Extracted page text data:

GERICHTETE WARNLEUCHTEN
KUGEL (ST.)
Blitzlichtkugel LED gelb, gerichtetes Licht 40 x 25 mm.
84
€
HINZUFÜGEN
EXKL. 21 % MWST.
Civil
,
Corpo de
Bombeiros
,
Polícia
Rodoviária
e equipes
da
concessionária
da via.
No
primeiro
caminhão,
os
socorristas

==

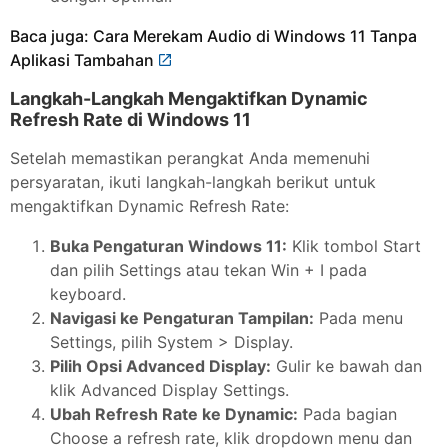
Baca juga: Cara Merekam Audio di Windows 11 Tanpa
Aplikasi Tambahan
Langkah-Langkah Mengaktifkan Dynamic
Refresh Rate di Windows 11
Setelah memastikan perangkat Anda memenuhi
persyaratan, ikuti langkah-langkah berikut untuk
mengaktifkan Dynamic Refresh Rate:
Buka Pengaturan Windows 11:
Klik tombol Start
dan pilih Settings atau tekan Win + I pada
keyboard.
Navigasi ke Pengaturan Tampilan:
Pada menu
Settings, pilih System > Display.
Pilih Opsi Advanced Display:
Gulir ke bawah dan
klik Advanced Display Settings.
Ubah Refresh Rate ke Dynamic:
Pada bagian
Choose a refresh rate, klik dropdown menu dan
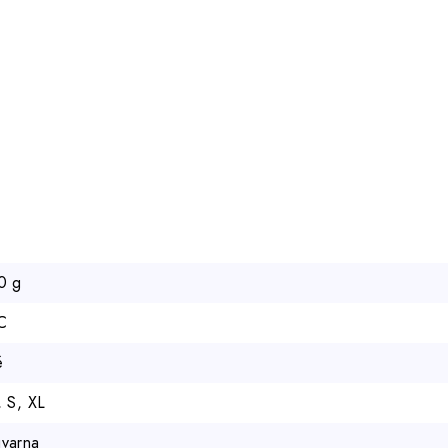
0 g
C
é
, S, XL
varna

● **Your goal**
For this task, write out exactly the lines of the entries above, starting at the line with "GERICHTETE WARNLEUCHTEN" and ending at the line with "socorristas", both included, and no others.

● **Solution for this task**
GERICHTETE WARNLEUCHTEN
KUGEL (ST.)
Blitzlichtkugel LED gelb, gerichtetes Licht 40 x 25 mm.
84
€
HINZUFÜGEN
EXKL. 21 % MWST.
Civil
,
Corpo de
Bombeiros
,
Polícia
Rodoviária
e equipes
da
concessionária
da via.
No
primeiro
caminhão,
os
socorristas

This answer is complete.